# I can't...



## So Long So Long (Jun 6, 2009)

I just have this huge feeling right now. 
Terribly huge. Millions of feelings going through me right now. 
And it almost hurts because I can't even pin point all of them. 

And I've been trying to describe it to myself and I don't know how. I tried to make a thread about it earlier, but I didn't know how to make it coherent enough to submit. I still don't know if this will be coherent right now, either. 

Sometimes I feel like I have so many thoughts going through my head that's it's impossible that I actually thoroughly go through each thought. It's as though I have layers in my thought process; what I'm actually thinking about, what I acknowledge, but don't think much of, what I just feel I'm thinking but don't really know what it is... or something like that. I don't know. 

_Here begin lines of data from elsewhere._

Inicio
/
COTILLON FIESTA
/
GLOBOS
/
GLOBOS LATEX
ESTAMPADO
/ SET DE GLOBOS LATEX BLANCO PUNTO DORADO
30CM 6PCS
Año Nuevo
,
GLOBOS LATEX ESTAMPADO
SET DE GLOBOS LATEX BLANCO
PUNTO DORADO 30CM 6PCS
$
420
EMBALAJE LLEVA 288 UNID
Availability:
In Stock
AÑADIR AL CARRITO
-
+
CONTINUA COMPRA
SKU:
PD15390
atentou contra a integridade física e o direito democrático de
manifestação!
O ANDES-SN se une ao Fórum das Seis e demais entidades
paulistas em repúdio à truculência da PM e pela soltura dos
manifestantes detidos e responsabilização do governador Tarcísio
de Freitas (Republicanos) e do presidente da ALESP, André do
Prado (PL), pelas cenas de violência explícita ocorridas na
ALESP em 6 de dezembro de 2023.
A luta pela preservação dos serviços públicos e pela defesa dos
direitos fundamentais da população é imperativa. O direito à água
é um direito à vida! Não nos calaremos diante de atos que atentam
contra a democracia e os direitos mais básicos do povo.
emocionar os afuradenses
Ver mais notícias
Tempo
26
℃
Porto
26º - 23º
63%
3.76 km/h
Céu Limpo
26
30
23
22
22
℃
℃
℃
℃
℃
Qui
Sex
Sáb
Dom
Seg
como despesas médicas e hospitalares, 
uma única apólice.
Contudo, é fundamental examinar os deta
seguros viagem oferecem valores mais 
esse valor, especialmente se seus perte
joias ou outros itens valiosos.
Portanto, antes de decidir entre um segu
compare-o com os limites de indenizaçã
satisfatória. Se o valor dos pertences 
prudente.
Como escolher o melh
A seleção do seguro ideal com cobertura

I just know I can't ever seem to collect all of my thoughts and I really want to! 

I wish I could let everyone know how much I love them and care about their existence. That I verify that you're alive and living and doing whatever you're doing. Sometimes I think that's all people really need to hear. Some people don't think people notice them and I'm one of those people, actually. But I know I would be so happy if someone just said, "I notice you in a nonjudgmental way" So sometimes I wish I would do that. But I'm far too shy and I would feel so bad if I left someone out. That's why it'd be cool if there was a thank button in real life. I'd give everybody a thanks. 

Has anybody ever walked into a room full of strangers and felt a connection or yearning to talk to a particular person in there? Like, you can't understand why and there's no reason to justify it, but for some reason... you just feel this connection to them? I love that feeling. Although I hate it at the same time because often times I don't dare confront the person. Always makes me wonder about what would actually happen had I talked to them. Maybe they needed me? Maybe I needed them? I hate the thought of having abandoned someone... 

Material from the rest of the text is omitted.